(TASK STATEMENT) Return the full listing character for character, without its pictures.

(GIVEN DATA)
+++

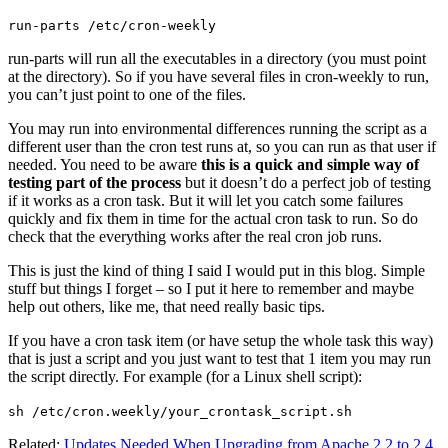
run-parts /etc/cron-weekly
run-parts will run all the executables in a directory (you must point
at the directory). So if you have several files in cron-weekly to run,
you can’t just point to one of the files.
You may run into environmental differences running the script as a
different user than the cron test runs at, so you can run as that user if
needed. You need to be aware
this is a quick and simple way of
testing part of the process
but it doesn’t do a perfect job of testing
if it works as a cron task. But it will let you catch some failures
quickly and fix them in time for the actual cron task to run. So do
check that the everything works after the real cron job runs.
This is just the kind of thing I said I would put in this blog. Simple
stuff but things I forget – so I put it here to remember and maybe
help out others, like me, that need really basic tips.
If you have a cron task item (or have setup the whole task this way)
that is just a script and you just want to test that 1 item you may run
the script directly. For example (for a Linux shell script):
sh /etc/cron.weekly/your_crontask_script.sh
Related:
Updates Needed When Upgrading from Apache 2.2 to 2.4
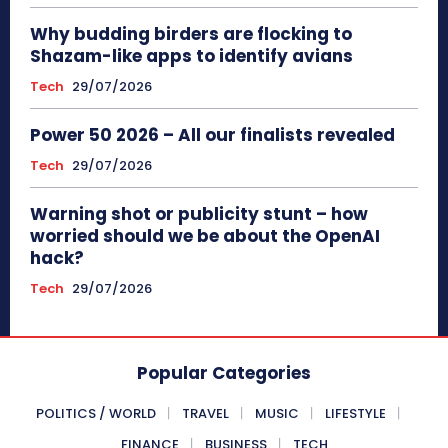
Why budding birders are flocking to
Shazam-like apps to identify avians
Tech
29/07/2026
Power 50 2026 – All our finalists revealed
Tech
29/07/2026
Warning shot or publicity stunt – how
worried should we be about the OpenAI
hack?
Tech
29/07/2026
Popular Categories
POLITICS / WORLD
TRAVEL
MUSIC
LIFESTYLE
FINANCE
BUSINESS
TECH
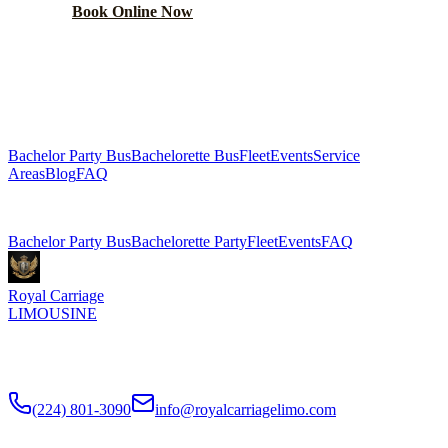
Book Online Now
(224) 801-3090
Explore More Services
Bachelor Party Bus
Bachelorette Bus
Fleet
Events
Service
Areas
Blog
FAQ
Related Pages
Bachelor Party Bus
Bachelorette Party
Fleet
Events
FAQ
Royal Carriage
LIMOUSINE
Chicago's top-rated party bus rental since
2018
. Concert-grade
sound, LED dance floors, 20-40 passengers for any celebration.
(224) 801-3090
info@royalcarriagelimo.com
500 E Constitution Dr
,
Palatine
,
IL
60074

+++

(REPLY TO THE TASK)
run-parts /etc/cron-weekly
run-parts will run all the executables in a directory (you must point
at the directory). So if you have several files in cron-weekly to run,
you can’t just point to one of the files.
You may run into environmental differences running the script as a
different user than the cron test runs at, so you can run as that user if
needed. You need to be aware
this is a quick and simple way of
testing part of the process
but it doesn’t do a perfect job of testing
if it works as a cron task. But it will let you catch some failures
quickly and fix them in time for the actual cron task to run. So do
check that the everything works after the real cron job runs.
This is just the kind of thing I said I would put in this blog. Simple
stuff but things I forget – so I put it here to remember and maybe
help out others, like me, that need really basic tips.
If you have a cron task item (or have setup the whole task this way)
that is just a script and you just want to test that 1 item you may run
the script directly. For example (for a Linux shell script):
sh /etc/cron.weekly/your_crontask_script.sh
Related:
Updates Needed When Upgrading from Apache 2.2 to 2.4
Why budding birders are flocking to
Shazam-like apps to identify avians
Tech
29/07/2026
Power 50 2026 – All our finalists revealed
Tech
29/07/2026
Warning shot or publicity stunt – how
worried should we be about the OpenAI
hack?
Tech
29/07/2026
Popular Categories
POLITICS / WORLD
TRAVEL
MUSIC
LIFESTYLE
FINANCE
BUSINESS
TECH
Book Online Now
(224) 801-3090
Explore More Services
Bachelor Party Bus
Bachelorette Bus
Fleet
Events
Service
Areas
Blog
FAQ
Related Pages
Bachelor Party Bus
Bachelorette Party
Fleet
Events
FAQ
Royal Carriage
LIMOUSINE
Chicago's top-rated party bus rental since
2018
. Concert-grade
sound, LED dance floors, 20-40 passengers for any celebration.
(224) 801-3090
info@royalcarriagelimo.com
500 E Constitution Dr
,
Palatine
,
IL
60074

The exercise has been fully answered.